Performance Tuning (ACE)

ACE parallelizes work across multiple processes, hashing blocks of rows and only drilling into blocks that differ. ACE performance on your system will depend on a number of tunable factors:

Hardware and host capacity impacts performance: Having more cores and memory improves processing time; ensure ACE’s CPU cap is consistent with your resources.

Table architecture can speed hashing: Tables with very wide rows and large JSON/BLOB/embedded columns slow hashing; design tables for efficiency, and ensure that VACUUM/ANALYZE functions are performed regularly.

Network distribution impacts diff distribution: Keep ACE close to your databases. Many small, scattered mismatches force more data movement across the network than a few concentrated ones.

Note

We recommend you experiment with the suggestions on this page on a non-production system.

If you notice a pronounced change in a node's performance:

Review your ACE commands; experiment with the table-diff tuning flags such as --block-size, --concurrency-factor, and --compare-unit-size.
Confirm that your table has been ANALYZEd recently.
Use --table-filter and --nodes to target hot ranges.
If you're using ACE on huge tables, use Merkle trees.
After repairing differences, run table-rerun to validate the results.

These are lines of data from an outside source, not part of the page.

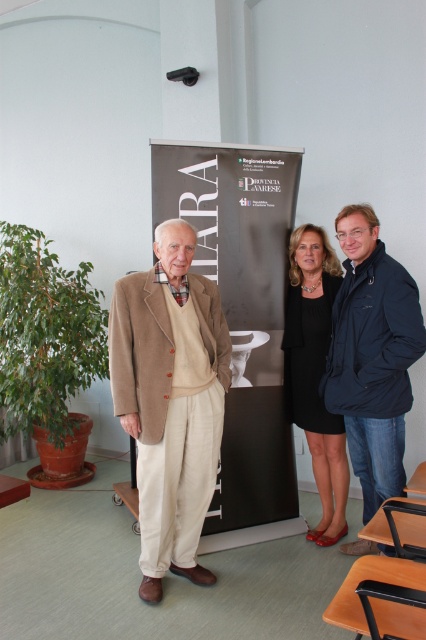 Which is more to the right, beige woolen coat at center or dark blue jacket at center?

dark blue jacket at center is more to the right.

Between beige woolen coat at center and dark blue jacket at center, which one has more height?

dark blue jacket at center

What do you see at coordinates (170, 401) in the screenshot? I see `beige woolen coat at center` at bounding box center [170, 401].

The height and width of the screenshot is (640, 426). Find the location of `beige woolen coat at center`. beige woolen coat at center is located at coordinates (170, 401).

Does dark blue jacket at center lie in front of black satin dress at center?

Yes.

Measure the distance between dark blue jacket at center and camera.

dark blue jacket at center is 7.99 feet from camera.

Locate an element on the screen. dark blue jacket at center is located at coordinates (371, 355).

Is beige woolen coat at center smaller than black satin dress at center?

Incorrect, beige woolen coat at center is not smaller in size than black satin dress at center.

Is beige woolen coat at center thinner than black satin dress at center?

In fact, beige woolen coat at center might be wider than black satin dress at center.

Who is more distant from viewer, (192,406) or (313,321)?

Positioned behind is point (313,321).

You are a GUI agent. You are given a task and a screenshot of the screen. Output one action in this format:
    pyautogui.click(x=<x>, y=<y>)
    Task: Click on the beige woolen coat at center
    This screenshot has height=640, width=426.
    Given the screenshot: What is the action you would take?
    pyautogui.click(x=170, y=401) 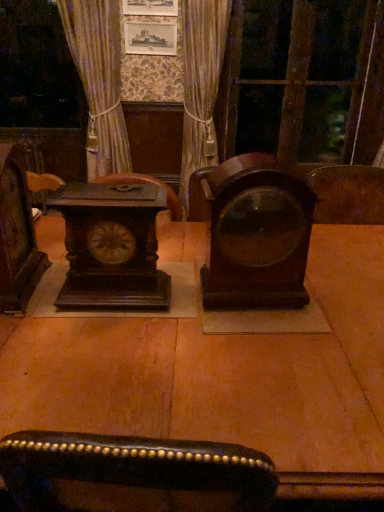 I want to click on free area in between mahogany wood alarm clock at center, the 2th alarm clock positioned from the left, and dark brown wood clock at left, positioned as the 1th alarm clock in left-to-right order, so pos(186,295). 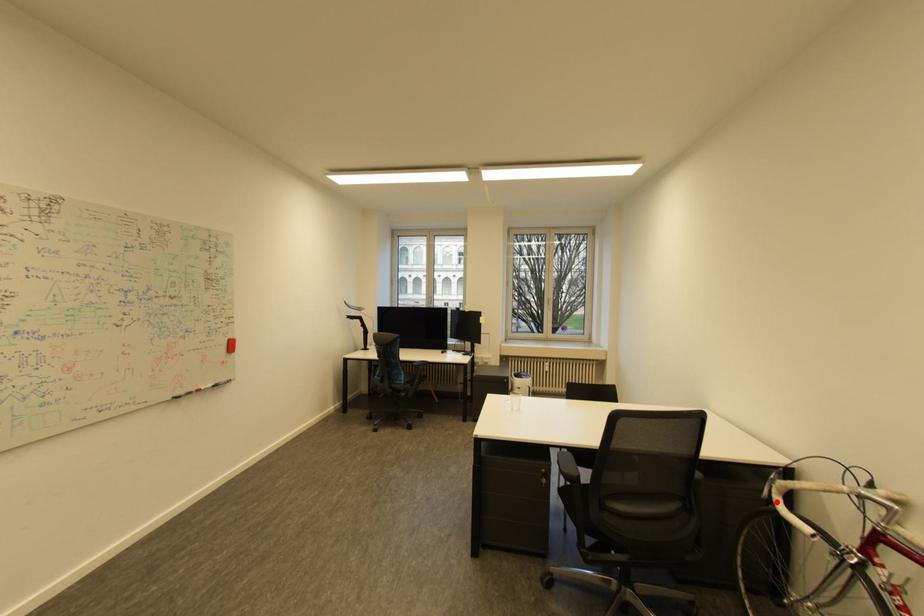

Command Options that Impact Performance

When invoking ACE commands, review the available command options; many of the options are designed to improve performance. For example:

--block-size Controls the number of rows hashed per block. Larger blocks reduce round-trips but can increase memory usage or hash time. Defaults to 100000, and respects the guardrails defined in ace.yaml unless --override-block-size is set.
--concurrency-factor Increases the number of workers per node (1–10). Higher values improve throughput on machines with spare CPU, but can create contention on smaller hosts. Default is 1.
--compare-unit-size Sets the minimum block size used when ACE recursively drills into mismatched blocks. Smaller values provide more granular comparisons at the cost of additional round-trips. Default is 10000.
--override-block-size Override the safety limits defined in ace.yaml. Use cautiously: extremely large blocks can lead to array_agg memory pressure.
--table-filter Use a table filter clause to narrow the comparison scope for large tables.
--nodes
Compare a subset (e.g., n1,n2) of your cluster's nodes to reduce cross-node IO.

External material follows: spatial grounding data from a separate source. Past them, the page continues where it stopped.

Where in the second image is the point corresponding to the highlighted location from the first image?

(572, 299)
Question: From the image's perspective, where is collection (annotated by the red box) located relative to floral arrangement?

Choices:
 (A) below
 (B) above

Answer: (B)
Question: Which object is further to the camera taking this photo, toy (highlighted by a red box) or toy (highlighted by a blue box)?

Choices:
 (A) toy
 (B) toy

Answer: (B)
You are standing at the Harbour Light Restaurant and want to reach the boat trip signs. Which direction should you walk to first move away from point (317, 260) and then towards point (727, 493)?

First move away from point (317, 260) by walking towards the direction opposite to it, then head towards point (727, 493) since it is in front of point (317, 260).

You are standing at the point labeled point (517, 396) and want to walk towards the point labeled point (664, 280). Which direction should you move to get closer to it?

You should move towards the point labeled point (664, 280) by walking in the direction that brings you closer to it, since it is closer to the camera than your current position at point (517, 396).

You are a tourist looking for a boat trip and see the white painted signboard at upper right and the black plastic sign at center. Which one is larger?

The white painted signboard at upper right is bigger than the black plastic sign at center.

Improving Performance with Merkle Trees

Using a Merkle tree can improve performance when your tables are very large by storing statistics so you can avoid a full rescan between diff activities. To improve performance when using Merkle trees:

Keep your statistics fresh (ANALYZE) for accurate range estimation.
For huge tables(billion-row/terabyte), parallelize builds.
Use mtree listen (CDC) or rely on the pre-diff update that mtree table-diff performs automatically to keep your data fresh automatically.
Tune --max-cpu-ratio on Merkle commands (mtree build, mtree table-diff, mtree update) to control worker parallelism per host.

Note

Merkle tree initialization adds triggers; measure the impact of this addition on write-heavy workloads.